The genetic code is a set of rules by which genes encode proteins. Copies of DNA (genes) are read from DNA sections in the form of RNA molecules, which serve as instructions for the synthesis of proteins consisting of amino acids. Each amino acid is encoded by a triple of nucleotides of the original DNA chain. For example, in the HAGGCCGA sequence, the first three letters (GAA) correspond to glutamic acid, followed by glycine (GHZ) and arginine (CGA). At the same time, both DNA and RNA consist of only four types of nucleotides, which can add 64 different triples, but there are only 20 amino acids in proteins (with the rarest exceptions). Therefore, almost every amino acid is "attributed" to several such triples-codons – for example, glutamic acid is encoded by the sequences GAA and GAG. But it follows from this that if in all the genes of an organism the triples of GAA are replaced by GAG (or vice versa), then the proteins of this organism will not change, but we will simplify the genome itself by getting rid of excess nucleotide codons. George Church and his team are engaged in such work. In 2016, they published an article about obtaining the world's first organism, a modified E. coli with a genetic code consisting of only 57 codons instead of the standard 64. That is, with seven removed triples of nucleotides.

George Church: "Potentially synthetic genomics can repeat the path that evolution has taken – with the difference that our conscious will will guide its development"

The "simplification" of the genetic code can have an important effect – the incredible resistance of such organisms to viruses. In fact, these intracellular parasites themselves are unable to reproduce. They rely entirely on the capabilities of the "enslaved" cell, counting on the fact that their own genes will work in it the same way as always, as the genome of the bacterium itself works. But if she simply does not have an apparatus that can interpret unfamiliar bacteria codons in the viral genome, then the parasite simply will not be able to function.

New game

Today, George Church and his colleagues are seriously discussing the possibility of launching a project to synthesize the human genome – all 3 billion nucleotides organized into chromosomes. And let this task look obviously losing for now: once upon a time, the project of reading the human genome looked completely unaffordable.

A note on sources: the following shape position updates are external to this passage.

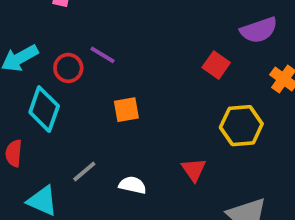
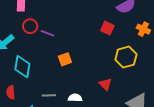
red circle: (68, 68) -> (30, 26), moved
gray line: (84, 171) -> (49, 95), turned 48

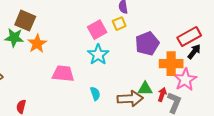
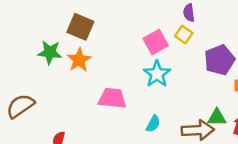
brown square: (25, 21) -> (80, 27), moved
yellow square: (119, 24) -> (184, 34), turned -32
cyan semicircle: (95, 94) -> (153, 124), turned 48

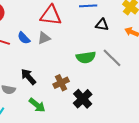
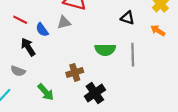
blue semicircle: (24, 38) -> (42, 30), moved
gray line: (112, 58) -> (133, 55), turned 35
black arrow: (28, 77) -> (28, 47), moved

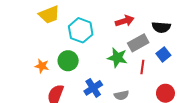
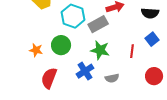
gray rectangle: (138, 43) -> (98, 24), moved
green star: (117, 58) -> (100, 50), moved

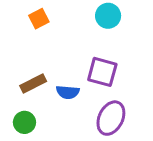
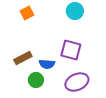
purple ellipse: (111, 118) -> (77, 82), turned 40
green circle: (24, 122) -> (36, 80), moved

However, it stimulated such a leap in sequencing technologies that the cost of reading the genome has fallen thousands of times and today it is affordable for the most ordinary people. Perhaps a global project in the field of genome synthesis will make it possible to make a breakthrough in the methods of creating new DNA molecules. Make the process cheaper, faster, more efficient. In parallel, new ways of delivering DNA to cells that are so necessary in medicine may appear: already today, doctors are starting to use gene therapy to treat certain hereditary and oncological diseases. The approach and application of these methods to fight viruses, including HIV, and the success of promising new approaches depends on solving the problem of delivering genes to target cells.

It remains to be hoped that Church, Venter and everyone else will have the courage to bring the game to an end. Perhaps by this time reliable human cloning technologies will have arrived. Then we will be able to obtain not just a single cell with an artificially created genome, but a full-fledged human with synthetic, optimized chromosomes. From individual chemicals, "from clay" – almost from nothing.